Records from a collection:

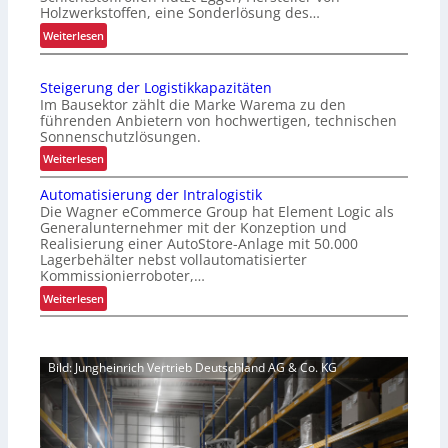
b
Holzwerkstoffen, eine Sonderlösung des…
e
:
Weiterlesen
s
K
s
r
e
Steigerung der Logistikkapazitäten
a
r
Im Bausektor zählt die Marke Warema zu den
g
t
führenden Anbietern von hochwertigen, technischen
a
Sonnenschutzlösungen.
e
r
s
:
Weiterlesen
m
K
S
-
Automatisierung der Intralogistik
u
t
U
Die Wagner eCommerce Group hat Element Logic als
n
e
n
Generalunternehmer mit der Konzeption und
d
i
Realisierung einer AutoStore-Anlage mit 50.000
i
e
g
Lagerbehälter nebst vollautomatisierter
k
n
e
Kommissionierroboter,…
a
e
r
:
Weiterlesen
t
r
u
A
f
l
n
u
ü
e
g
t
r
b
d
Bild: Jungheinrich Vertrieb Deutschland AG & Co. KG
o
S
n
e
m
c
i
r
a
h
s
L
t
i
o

== What is being asked ==
Every entry above should be returned exactly, with no images included.

== Your solution ==
b
Holzwerkstoffen, eine Sonderlösung des…
e
:
Weiterlesen
s
K
s
r
e
Steigerung der Logistikkapazitäten
a
r
Im Bausektor zählt die Marke Warema zu den
g
t
führenden Anbietern von hochwertigen, technischen
a
Sonnenschutzlösungen.
e
r
s
:
Weiterlesen
m
K
S
-
Automatisierung der Intralogistik
u
t
U
Die Wagner eCommerce Group hat Element Logic als
n
e
n
Generalunternehmer mit der Konzeption und
d
i
Realisierung einer AutoStore-Anlage mit 50.000
i
e
g
Lagerbehälter nebst vollautomatisierter
k
n
e
Kommissionierroboter,…
a
e
r
:
Weiterlesen
t
r
u
A
f
l
n
u
ü
e
g
t
r
b
d
Bild: Jungheinrich Vertrieb Deutschland AG & Co. KG
o
S
n
e
m
c
i
r
a
h
s
L
t
i
o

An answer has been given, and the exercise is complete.